Post-call transcription can help with improved record keeping, improved customer service, increased productivity, and better data analysis. Vonage Video API servers generate post-call transcriptions using artificial intelligence and other state-of-the-art technology.

You enable transcriptions when you start an archive using the REST API.

After the archive recording completes, the transcription will be available as a JSON file.

Enabling transcription when starting an archive

When you use the Vonage Video REST API start an archive, set the hasAudio and hasTranscription properties to true in the JSON properties you sent to the start archive REST method:

Also, you can include an optional transcriptionProperties object with a hasSummary (Boolean) and/or primaryLanguageCode (String) properties. When setting hasSummary to true, it will include an AI-generated summary in the transcription. If set to false or missing (default value is false), the transcription summary will not be included.

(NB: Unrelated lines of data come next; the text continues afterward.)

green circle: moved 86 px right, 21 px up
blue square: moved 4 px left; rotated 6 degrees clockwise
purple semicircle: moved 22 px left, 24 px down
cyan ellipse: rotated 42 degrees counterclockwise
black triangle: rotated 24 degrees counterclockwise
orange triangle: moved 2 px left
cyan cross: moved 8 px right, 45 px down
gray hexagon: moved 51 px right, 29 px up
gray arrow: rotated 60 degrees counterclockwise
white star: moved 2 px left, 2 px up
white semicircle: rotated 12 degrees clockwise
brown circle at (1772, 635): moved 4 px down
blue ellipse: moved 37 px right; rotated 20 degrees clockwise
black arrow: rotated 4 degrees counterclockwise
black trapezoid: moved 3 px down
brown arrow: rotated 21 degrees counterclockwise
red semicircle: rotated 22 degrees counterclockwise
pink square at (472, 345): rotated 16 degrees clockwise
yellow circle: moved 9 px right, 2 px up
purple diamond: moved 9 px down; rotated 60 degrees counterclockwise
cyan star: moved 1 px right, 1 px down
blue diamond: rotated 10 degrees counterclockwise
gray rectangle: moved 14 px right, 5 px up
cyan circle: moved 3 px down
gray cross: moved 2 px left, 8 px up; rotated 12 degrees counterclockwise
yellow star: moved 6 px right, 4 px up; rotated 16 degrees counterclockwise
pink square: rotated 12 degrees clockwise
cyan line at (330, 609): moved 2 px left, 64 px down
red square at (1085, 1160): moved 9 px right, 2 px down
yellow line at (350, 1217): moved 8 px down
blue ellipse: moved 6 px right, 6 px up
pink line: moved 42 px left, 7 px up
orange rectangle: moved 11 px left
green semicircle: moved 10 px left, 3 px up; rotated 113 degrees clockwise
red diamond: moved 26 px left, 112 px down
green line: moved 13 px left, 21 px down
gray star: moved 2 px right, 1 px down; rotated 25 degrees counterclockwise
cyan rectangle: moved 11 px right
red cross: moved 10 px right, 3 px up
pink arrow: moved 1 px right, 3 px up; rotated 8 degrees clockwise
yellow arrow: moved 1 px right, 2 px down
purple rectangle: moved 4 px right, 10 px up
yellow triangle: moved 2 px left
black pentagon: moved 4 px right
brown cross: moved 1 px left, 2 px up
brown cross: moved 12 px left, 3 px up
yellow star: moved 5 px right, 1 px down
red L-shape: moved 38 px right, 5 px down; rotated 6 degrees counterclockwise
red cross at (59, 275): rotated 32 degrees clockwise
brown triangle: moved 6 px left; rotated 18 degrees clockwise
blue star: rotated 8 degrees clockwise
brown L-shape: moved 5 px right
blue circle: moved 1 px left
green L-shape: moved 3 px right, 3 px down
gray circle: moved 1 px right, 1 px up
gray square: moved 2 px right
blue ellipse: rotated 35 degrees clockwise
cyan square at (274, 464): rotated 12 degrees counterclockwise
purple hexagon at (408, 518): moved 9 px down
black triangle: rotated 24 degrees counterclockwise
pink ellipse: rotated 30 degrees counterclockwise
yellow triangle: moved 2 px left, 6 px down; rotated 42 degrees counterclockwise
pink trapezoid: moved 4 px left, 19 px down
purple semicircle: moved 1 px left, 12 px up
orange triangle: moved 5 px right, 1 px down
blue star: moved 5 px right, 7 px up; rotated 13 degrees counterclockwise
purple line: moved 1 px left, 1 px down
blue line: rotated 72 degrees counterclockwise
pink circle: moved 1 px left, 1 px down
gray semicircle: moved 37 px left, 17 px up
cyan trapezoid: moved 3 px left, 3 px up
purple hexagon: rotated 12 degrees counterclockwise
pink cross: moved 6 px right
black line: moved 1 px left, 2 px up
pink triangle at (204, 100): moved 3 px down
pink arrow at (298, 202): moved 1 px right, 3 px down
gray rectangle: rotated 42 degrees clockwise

If the transcription is for another language than the "en-US" (default), configure the property primaryLanguageCode with a supported language code.

application_id="12345abc" json_web_token="jwt_string" # replace with a JSON web token data='{ "sessionId": "1_MX40NzY0MDA1MX5-fn4", "hasAudio": true, "hasVideo": true, "hasTranscription": true, "transcriptionProperties": { "hasSummary": true, "primaryLanguageCode": "ja-JP" }, "name": "archive_test", "outputMode": "individual" }' curl \ -i \ -H "Content-Type:application/json" \ -X POST \ -H "X-OPENTOK-AUTH:$json_web_token" \ -d "$data" \ https://video.api.vonage.com/v2/project/$application_id/archive

Set outputMode (in the POST data) to "individual". Transcriptions are available for individual stream archives only.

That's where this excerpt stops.